** PROBLEM **
Find every line containing the word "dessus" in the records below; report only how many there are.

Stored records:
Content starts
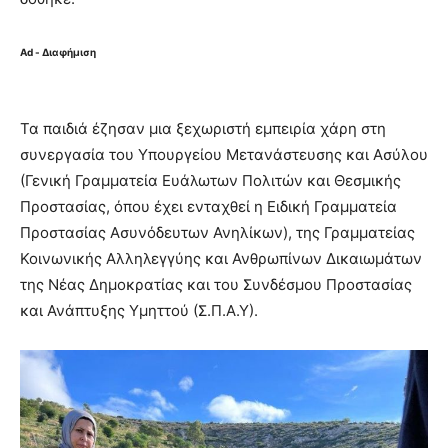
Ad - Διαφήμιση
Τα παιδιά έζησαν μια ξεχωριστή εμπειρία χάρη στη
συνεργασία του Υπουργείου Μετανάστευσης και Ασύλου
(Γενική Γραμματεία Ευάλωτων Πολιτών και Θεσμικής
Προστασίας, όπου έχει ενταχθεί η Ειδική Γραμματεία
Προστασίας Ασυνόδευτων Ανηλίκων), της Γραμματείας
Κοινωνικής Αλληλεγγύης και Ανθρωπίνων Δικαιωμάτων
της Νέας Δημοκρατίας και του Συνδέσμου Προστασίας
και Ανάπτυξης Υμηττού (Σ.Π.Α.Υ).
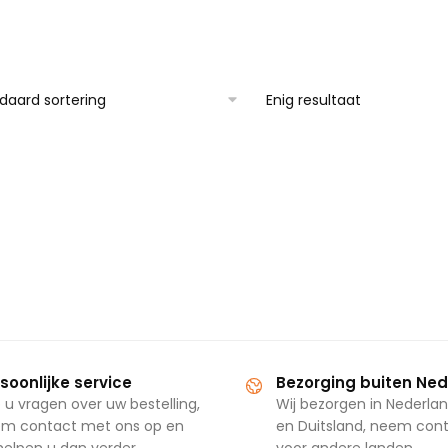
Enig resultaat
soonlijke service
Bezorging buiten Ne
 u vragen over uw bestelling,
Wij bezorgen in Nederlan
m contact met ons op en
en Duitsland, neem con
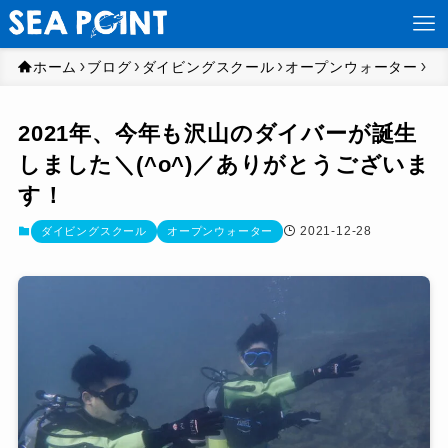
ホーム
ブログ
ダイビングスクール
オープンウォーター
2021年、今年も沢山のダイバーが誕生
しました＼(^o^)／ありがとうございま
す！
2021-12-28
ダイビングスクール
オープンウォーター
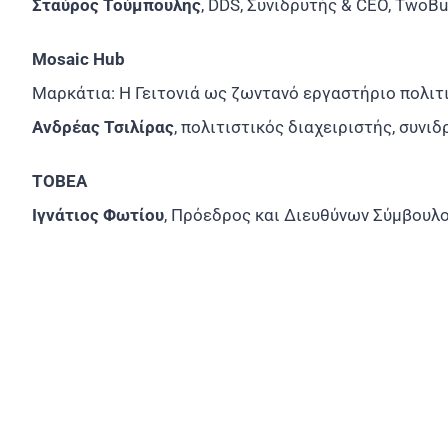
Σταύρος Τούμπουλης
, DDS, Συνιδρυτής & CEO, TwoBul
Mosaic Hub
Μαρκάτια: Η Γειτονιά ως ζωντανό εργαστήριο πολιτ
Ανδρέας Τσιλίρας
, πολιτιστικός διαχειριστής, συνιδρ
ΤΟΒΕΑ
Ιγνάτιος Φωτίου
, Πρόεδρος και Διευθύνων Σύμβουλ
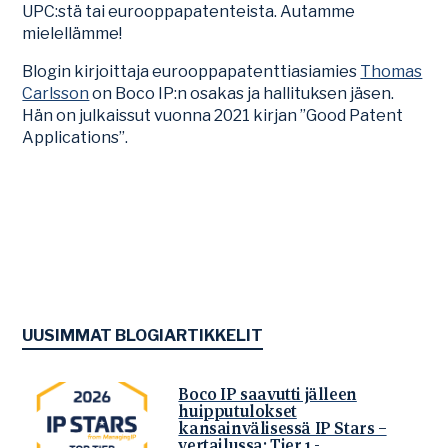
UPC:stä tai eurooppapatenteista. Autamme
mielellämme!
Blogin kirjoittaja eurooppapatenttiasiamies
Thomas
Carlsson
on Boco IP:n osakas ja hallituksen jäsen.
Hän on julkaissut vuonna 2021 kirjan ”Good Patent
Applications”.
UUSIMMAT BLOGIARTIKKELIT
Boco IP saavutti jälleen
huipputulokset
kansainvälisessä IP Stars –
vertailussa: Tier 1 -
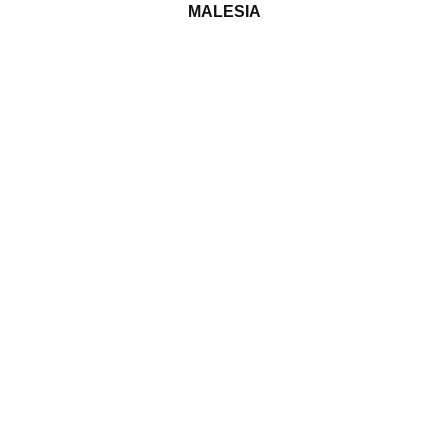
MALESIA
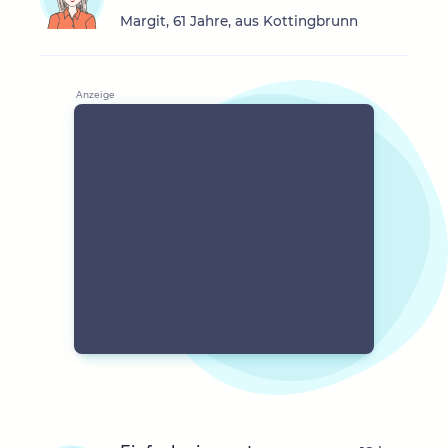
Margit, 61 Jahre, aus Kottingbrunn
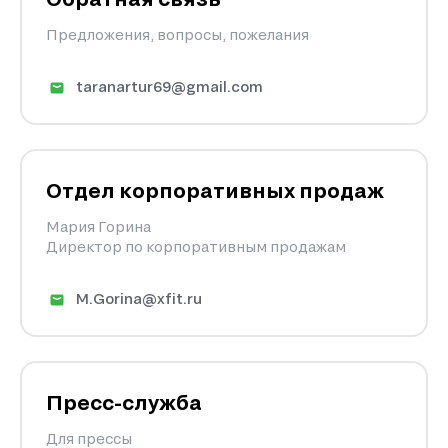
Предложения, вопросы, пожелания
taranartur69@gmail.com
Отдел корпоративных продаж
Мария Горина
Директор по корпоративным продажам
M.Gorina@xfit.ru
Пресс-служба
Для прессы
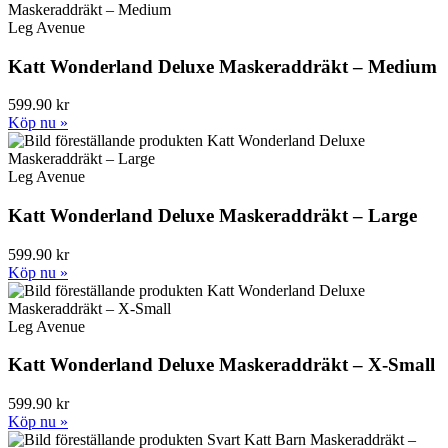
Leg Avenue
Katt Wonderland Deluxe Maskeraddräkt – Medium
599.90 kr
Köp nu »
Leg Avenue
Katt Wonderland Deluxe Maskeraddräkt – Large
599.90 kr
Köp nu »
Leg Avenue
Katt Wonderland Deluxe Maskeraddräkt – X-Small
599.90 kr
Köp nu »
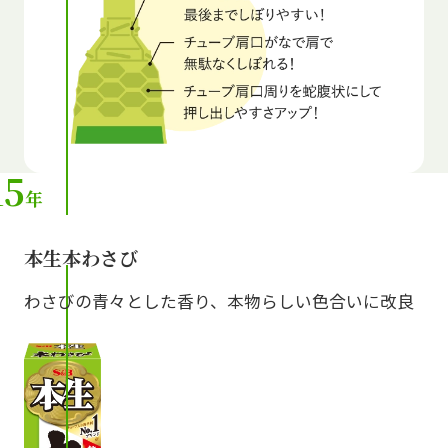
15
年
本生本わさび
わさびの青々とした香り、本物らしい色合いに改良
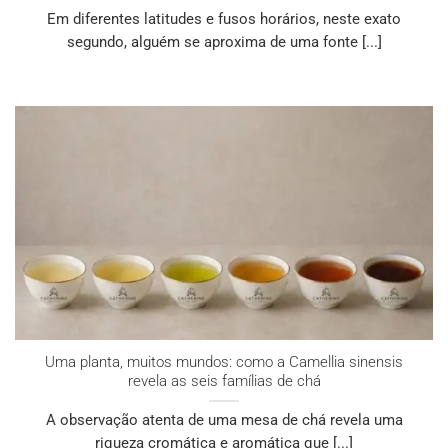
Em diferentes latitudes e fusos horários, neste exato
segundo, alguém se aproxima de uma fonte [...]
Uma planta, muitos mundos: como a Camellia sinensis
revela as seis famílias de chá
A observação atenta de uma mesa de chá revela uma
riqueza cromática e aromática que [...]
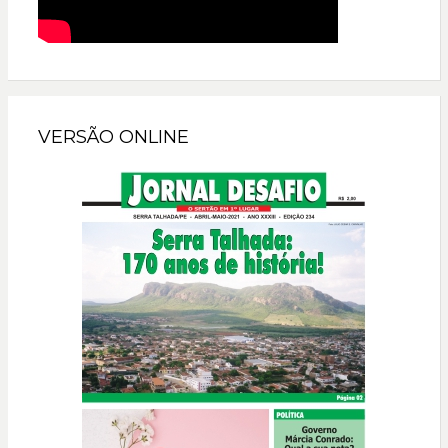
VERSÃO ONLINE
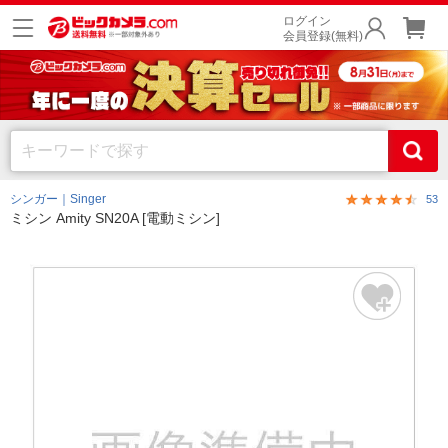
ログイン
会員登録(無料)
シンガー｜Singer
53
ミシン Amity SN20A [電動ミシン]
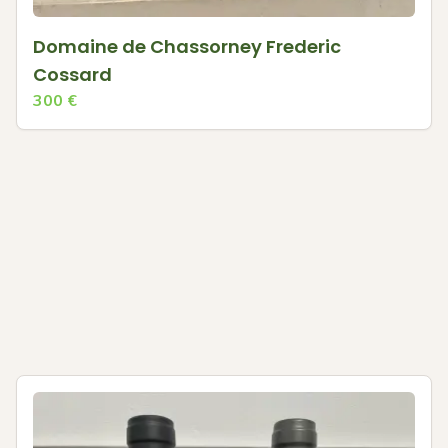
Domaine de Chassorney Frederic
Cossard
300
€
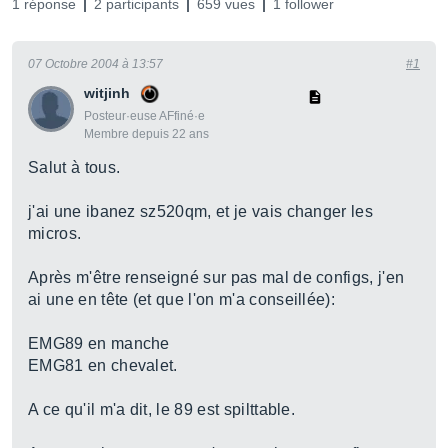
1 réponse
2 participants
659 vues
1 follower
07 Octobre 2004 à 13:57
#1
witjinh
Posteur·euse AFfiné·e
Membre depuis 22 ans
Salut à tous.
j'ai une ibanez sz520qm, et je vais changer les
micros.
Après m'être renseigné sur pas mal de configs, j'en
ai une en tête (et que l'on m'a conseillée):
EMG89 en manche
EMG81 en chevalet.
A ce qu'il m'a dit, le 89 est spilttable.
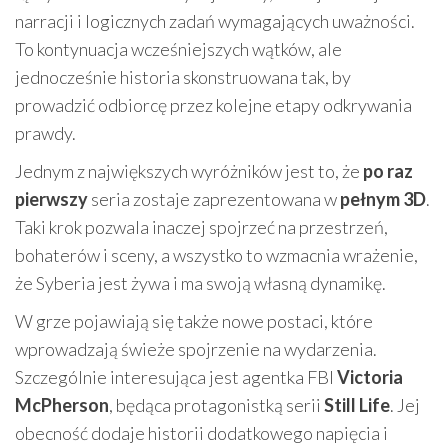
narracji i logicznych zadań wymagających uważności.
To kontynuacja wcześniejszych wątków, ale
jednocześnie historia skonstruowana tak, by
prowadzić odbiorcę przez kolejne etapy odkrywania
prawdy.
Jednym z największych wyróżników jest to, że
po raz
pierwszy
seria zostaje zaprezentowana w
pełnym 3D
.
Taki krok pozwala inaczej spojrzeć na przestrzeń,
bohaterów i sceny, a wszystko to wzmacnia wrażenie,
że Syberia jest żywa i ma swoją własną dynamikę.
W grze pojawiają się także nowe postaci, które
wprowadzają świeże spojrzenie na wydarzenia.
Szczególnie interesująca jest agentka FBI
Victoria
McPherson
, będąca protagonistką serii
Still Life
. Jej
obecność dodaje historii dodatkowego napięcia i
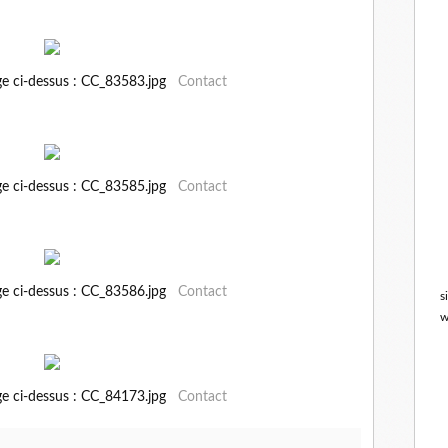
ge ci-dessus : CC_83583.jpg
Contact
ge ci-dessus : CC_83585.jpg
Contact
ge ci-dessus : CC_83586.jpg
Contact
s
w
ge ci-dessus : CC_84173.jpg
Contact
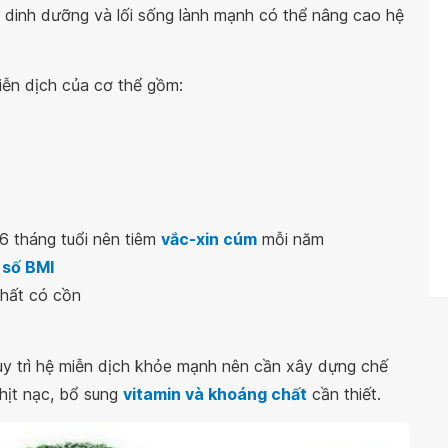
độ dinh dưỡng và lối sống lành mạnh có thể nâng cao hệ
iễn dịch của cơ thể gồm:
 6 tháng tuổi nên tiêm
vắc-xin cúm
mỗi năm
 số BMI
chất có cồn
uy trì hệ miễn dịch khỏe mạnh nên cần xây dựng chế
thịt nạc, bổ sung
vitamin và khoáng chất
cần thiết.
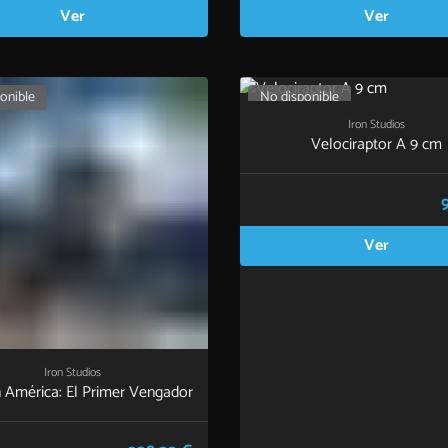
Ver
Ver
onible
No disponible
Iron Studios
Velociraptor A 9 cm
Ver
Iron Studios
 América: El Primer Vengador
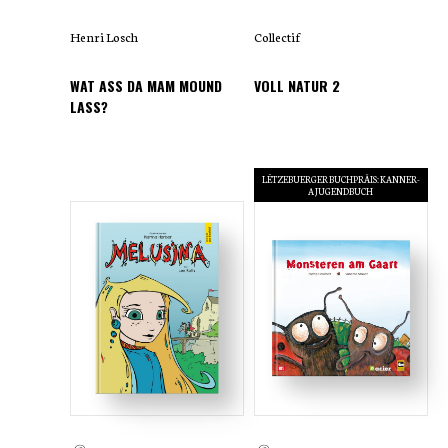
Henri Losch
Collectif
WAT ASS DA MAM MOUND
VOLL NATUR 2
LASS?
LËTZEBUERGER BUCHPRÄIS: KANNER-
A JUGENDBUCH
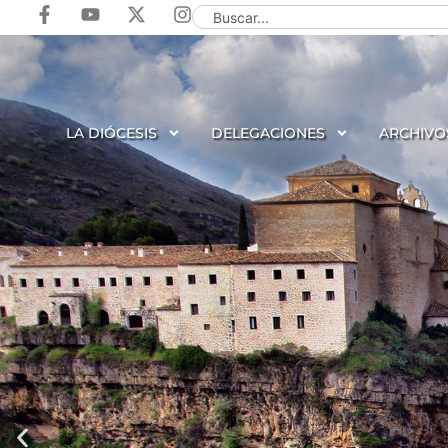
LA DIÓCESIS
DELEGACIONES
ARCHIVO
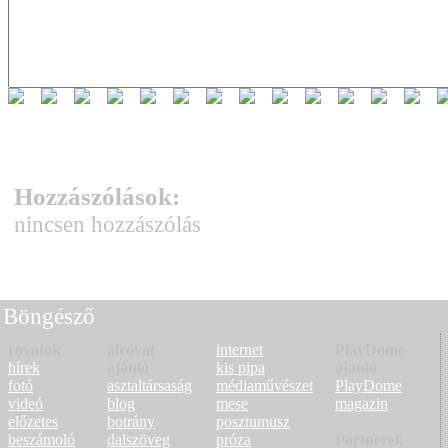
Hozzászólások:
nincsen hozzászólás
Böngésző
rovatok
alrovat
internet
PlayDome
hírek
ajánló
kis pipa
ajánló
fotó
asztaltársaság
médiaművészet
PlayDome
videó
blog
mese
magazin
előzetes
botrány
posztumusz
beszámoló
dalszöveg
próza
Partnerek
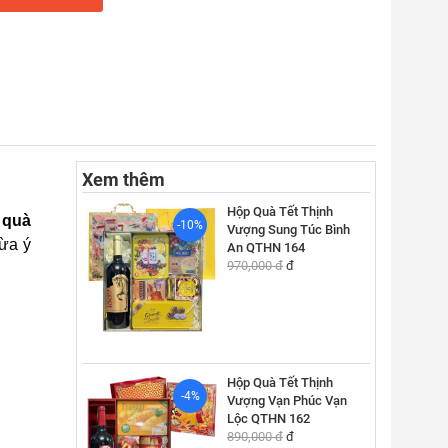
Xem thêm
Hộp Quà Tết Thịnh
 quà
-10%
Vượng Sung Túc Bình
vừa ý
An QTHN 164
970,000 đ
đ
Hộp Quà Tết Thịnh
-4%
Vượng Vạn Phúc Vạn
Lộc QTHN 162
890,000 đ
đ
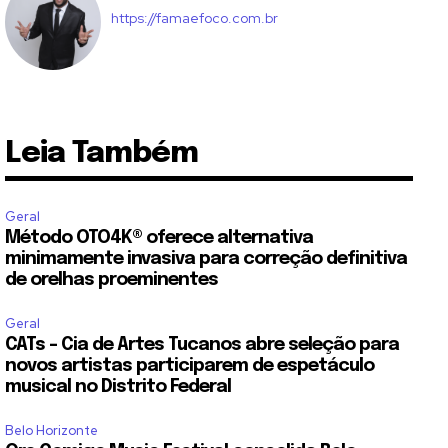
https://famaefoco.com.br
Leia Também
Geral
Método OTO4K®️ oferece alternativa
minimamente invasiva para correção definitiva
de orelhas proeminentes
Geral
CATs – Cia de Artes Tucanos abre seleção para
novos artistas participarem de espetáculo
musical no Distrito Federal
Belo Horizonte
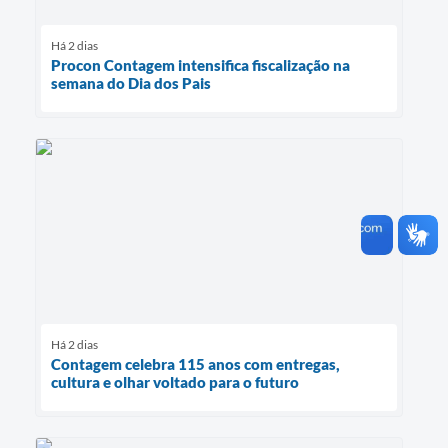
Há 2 dias
Procon Contagem intensifica fiscalização na
semana do Dia dos Pais
Há 2 dias
Contagem celebra 115 anos com entregas,
cultura e olhar voltado para o futuro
Content ends
** ANSWER SPACE **
4